# WORK INSTRUCTIONS
Write out every line below that contains "para".

(Transcribed page contents)
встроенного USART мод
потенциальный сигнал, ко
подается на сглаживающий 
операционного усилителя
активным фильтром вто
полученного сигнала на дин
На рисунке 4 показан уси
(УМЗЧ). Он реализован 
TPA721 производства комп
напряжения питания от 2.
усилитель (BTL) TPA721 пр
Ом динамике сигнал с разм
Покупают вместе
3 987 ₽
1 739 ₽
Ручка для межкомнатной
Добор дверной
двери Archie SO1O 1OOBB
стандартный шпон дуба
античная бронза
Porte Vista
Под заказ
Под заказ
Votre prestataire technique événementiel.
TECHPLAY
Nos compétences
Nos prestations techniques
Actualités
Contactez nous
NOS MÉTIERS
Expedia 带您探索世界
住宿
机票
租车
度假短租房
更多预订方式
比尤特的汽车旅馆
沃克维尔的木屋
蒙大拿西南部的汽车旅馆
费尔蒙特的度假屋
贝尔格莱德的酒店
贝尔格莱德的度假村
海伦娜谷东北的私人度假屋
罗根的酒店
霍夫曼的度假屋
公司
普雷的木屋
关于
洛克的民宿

--

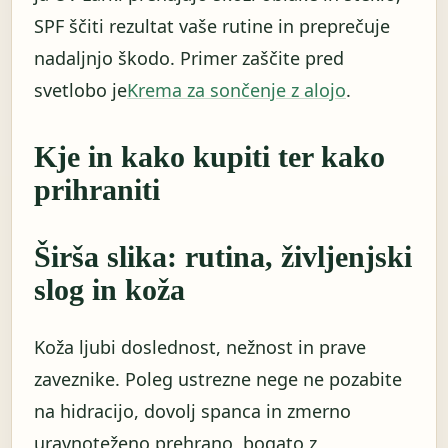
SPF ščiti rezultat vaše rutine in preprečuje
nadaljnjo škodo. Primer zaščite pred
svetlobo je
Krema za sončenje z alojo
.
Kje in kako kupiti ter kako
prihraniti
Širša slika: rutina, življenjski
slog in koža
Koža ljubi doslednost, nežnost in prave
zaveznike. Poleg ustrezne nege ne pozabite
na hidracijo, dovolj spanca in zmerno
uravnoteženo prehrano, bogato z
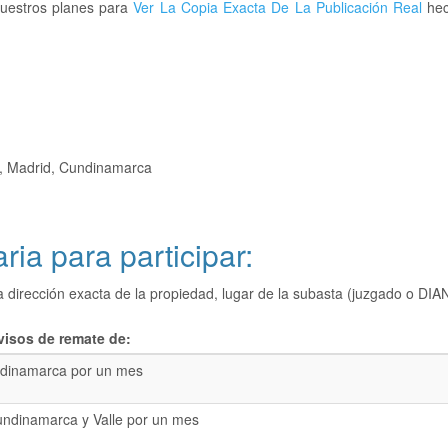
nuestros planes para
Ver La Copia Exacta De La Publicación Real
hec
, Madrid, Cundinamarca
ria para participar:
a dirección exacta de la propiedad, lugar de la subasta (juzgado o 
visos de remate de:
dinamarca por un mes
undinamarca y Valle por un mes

# OUTPUT FOR THIS EXERCISE
nuestros planes para
ria para participar:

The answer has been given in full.